Looking forward to chatting!
Best,
Chris
Hi Chris,
sounds great, I've sent you a message. :) I also understand your concern better, thanks for clarifying!
I agree with you that it makes a lot of sense to focus on the temporal dimension next and that computer vision and EO are more difficult to scale than language (which I believe is a general common understanding in both communities). However, several things that you suggest above are already part of the objective of TerraMind, especially the design of the pretraining task. So, some things that I would like to further clarify:
Tokens:
- TerraMind has 8 image-like modalities of which several are fairly similar (like S2L2A, S2L1C), so in total, per scene that's ~60B tokens. The reason we introduce the modalities is not to increase the token count and scale out of the roof but for exactly what you suggested on the pretraining objective in your blog post. See below:
Objective:
TerraMind already does a lot of things you suggest:
- TerraMind does cross-modal sensor prediction as pretraining task between S2L2A, S2L1C, S1GRD, S1RTC, ...
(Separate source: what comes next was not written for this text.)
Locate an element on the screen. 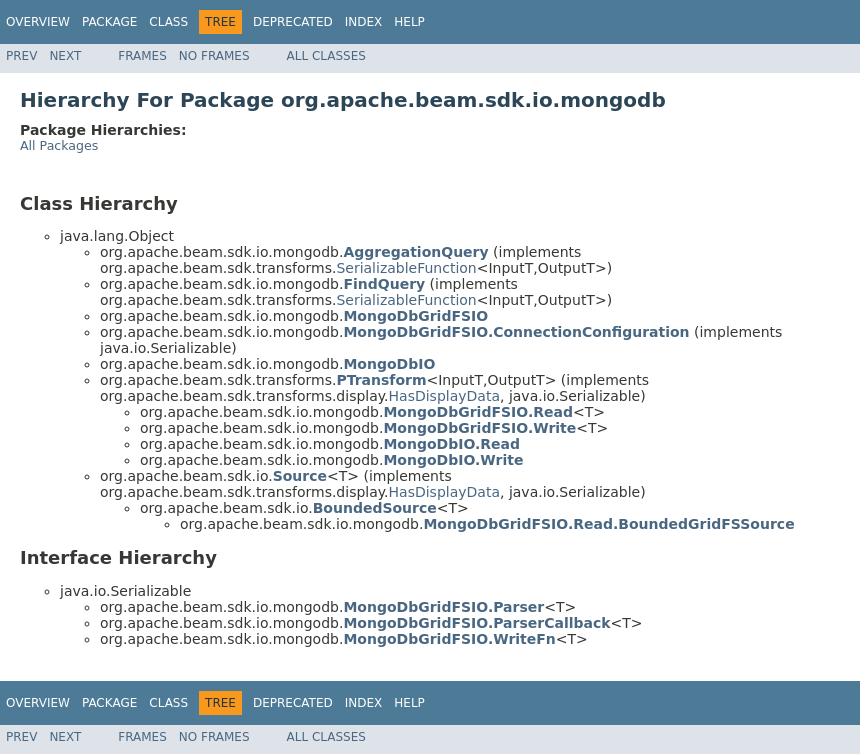 The width and height of the screenshot is (860, 754). Deprecated is located at coordinates (293, 22).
- It does not use on a pixel-wise reconstruction or contrastive loss for the reasons you point out above, instead it's a patch-wise classification in latent space.
- TerraMind already aims to address the distribution shifts between pretraining and downstream applications: Instead of teaching the model for pixel-wise reconstruction and assuming it works well in finetuning, we teach the model to learn the correlation between sensor data and segmentation maps (LULC modality), pixel-wise regression (NDVI) and classification tasks (geo-location). It's one of the first attempts I have seen in the community to have a pretraining objective that is very much in line with what you suggest. So we aimed to have a model that already during pretraining learns about the different types of downstream applications. That means TerraMind is not only about multimodality, but also about fixing the distribution shift problem between pretraining and finetuning by incorporating relevant types of downstream tasks in pretraining.
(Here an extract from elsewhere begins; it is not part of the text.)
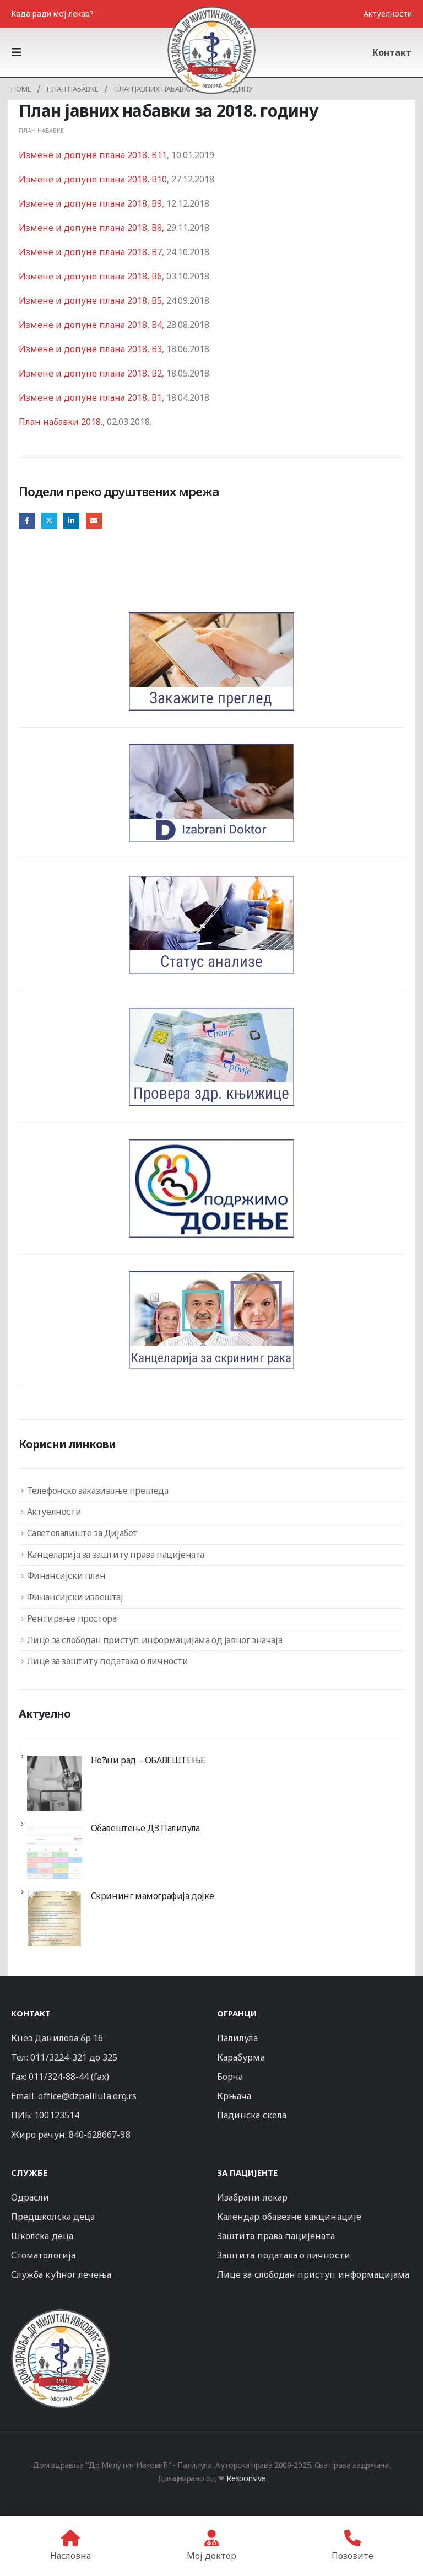 This screenshot has width=423, height=2576. I want to click on Школска деца, so click(42, 2236).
Finally, a meta-comment: It's great for us in the model development team to get feedback from the community, as there is always things to do as next steps. Typically, that feedback also includes to learn more about what you like about the model, instead of focusing on the single thing you don't haha
Looking forward a lot to chat with you! I think a lot of our ideas overlap and it will be good to better understand how we can further push the next model version. :)
Johannes
Great discussion. Thanks for sharing your insights. I am also working on geospatial foundation models, and the question keeps popping up: "If UNet does so well in segmentation tasks, why bother with transformers, pertaining and consuming so much processing power?" I received great insights from your comments and am now re-motivated for my research. I would be very glad to be included if there is any ongoing discussion.
Thank you for reading!
"If UNet does so well in segmentation tasks, why bother with transformers, pertaining and consuming so much processing power?"
This is an excellent question to ask yourself, I would encourage you to explore first what kind of contribution you are hoping to make: who are your target end users and how is your contribution solving a problem they face? This is a very 'start-up' way of thinking, but I think society could greatly benefit from having more researchers that think more like entrepreneurs.
Feel free to reach out if you want to chat more about this.